Quand je lus pour la première fois Tristram Shandy, j’admirai le beau trait de l’oncle Tobie, qui, après beaucoup d’efforts, ayant fait prisonnière une mouche dont les obsessions avaient lassé sa patience, lui rendit aussitôt la liberté, en s’écriant : « Va, petite, où il te plaira ; le monde est assez grand pour nous contenir tous les deux.» Après avoir admiré cette généreuse action, j’étais rentré en moi-même, et m’étais dit que j’en aurais fait autant, que l’oncle Tobie et moi, nous avions été pétris du même limon. Je suis en effet d’une assez bonne pâte. La nature m’a maltraité, j’ai eu parfois à me plaindre des hommes, et j’ai pardonné leurs injustices aux hommes et à la nature, comme à toutes les mouches qui m’ont piqué. Si je n’avais jamais rencontré M. le vicomte de Triguères, je serais mort, je crois, sans avoir haï personne. Mais un méchant hasard l’ayant poussé sur mon chemin, il m’inspira dès la première heure une insurmontable aversion, et je découvris que les haines des débonnaires sont âpres et violentes. Quand il ne m’aurait fait aucun mal, je n’aurais éprouvé que de l’antipathie pour ce jeune insolent qui n’avait d’autre règle que ses passions et considérait toutes les femmes comme des jouets destinés à amuser son ennui. La destinée avait voulu qu’il devînt mon mauvais génie, le pire ennemi de mon repos et de ce maigre bonheur dont j’étais résolu à me contenter. Il y avait dans sa physionomie je ne sais quoi de menaçant et de fatal qui me causait de superstitieuses angoisses ; le signe cabalistique que la sorcière cachait sous son masque, il le portait gravé sur son front ; cet homme me faisait peur. Je l’avais cru au bout du monde ; je m’étais flatté qu’il y resterait, qu’il se noierait dans la mer des Indes et serait la proie d’un requin. Il ne m’avait point fait cette grâce, et à peine de retour en Europe, il était accouru à Épernay.
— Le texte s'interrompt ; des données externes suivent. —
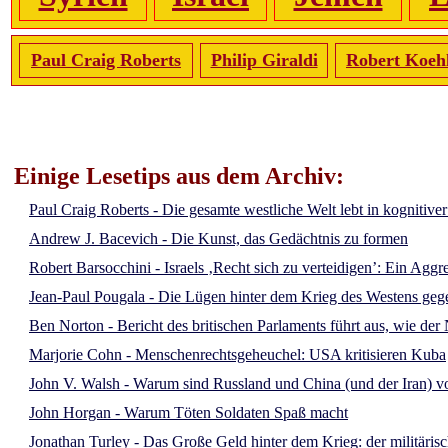
Paul Craig Roberts
Philip Giraldi
Robert Koeh
Einige Lesetips aus dem Archiv:
Paul Craig Roberts - Die gesamte westliche Welt lebt in kognitive
Andrew J. Bacevich - Die Kunst, das Gedächtnis zu formen
Robert Barsocchini - Israels ‚Recht sich zu verteidigen’: Ein Aggr
Jean-Paul Pougala - Die Lügen hinter dem Krieg des Westens ge
Ben Norton - Bericht des britischen Parlaments führt aus, wie d
Marjorie Cohn - Menschenrechtsgeheuchel: USA kritisieren Kuba
John V. Walsh - Warum sind Russland und China (und der Iran) vo
John Horgan - Warum Töten Soldaten Spaß macht
Jonathan Turley - Das Große Geld hinter dem Krieg: der militäris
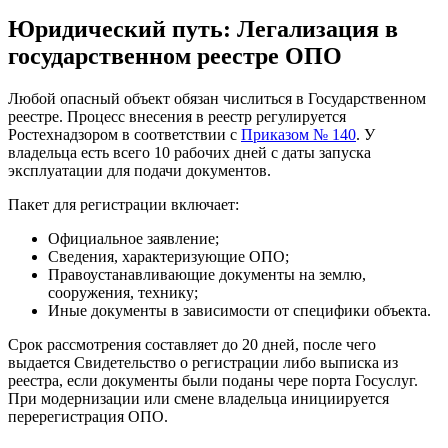
Юридический путь: Легализация в
государственном реестре ОПО
Любой опасный объект обязан числиться в Государственном
реестре. Процесс внесения в реестр регулируется
Ростехнадзором в соответствии с
Приказом № 140
. У
владельца есть всего 10 рабочих дней с даты запуска
эксплуатации для подачи документов.
Пакет для регистрации включает:
Официальное заявление;
Сведения, характеризующие ОПО;
Правоустанавливающие документы на землю,
сооружения, технику;
Иные документы в зависимости от специфики объекта.
Срок рассмотрения составляет до 20 дней, после чего
выдается Свидетельство о регистрации либо выписка из
реестра, если документы были поданы чере порта Госуслуг.
При модернизации или смене владельца инициируется
перерегистрация ОПО.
Sans doute il méditait quelque entreprise, et toutes mes vieilles colères s’étant subitement rallumées, je me disais : « Il me tuera ou je le tuerai ; mais, moi vivant, il ne l’aura pas. » Le chien grinçait des dents ; il avait juré de défendre son os.

Le soir de ce même jour, M. Monfrin et sa femme étant venus dîner à Mon-Désir, je pris Monique à part, et j’engageai l’entretien en lui disant d’un ton grave :

— Serai-je plus heureux que votre belle-mère ? M’apprendrez-vous ce qui s’est passé entre M. de Triguères et vous ?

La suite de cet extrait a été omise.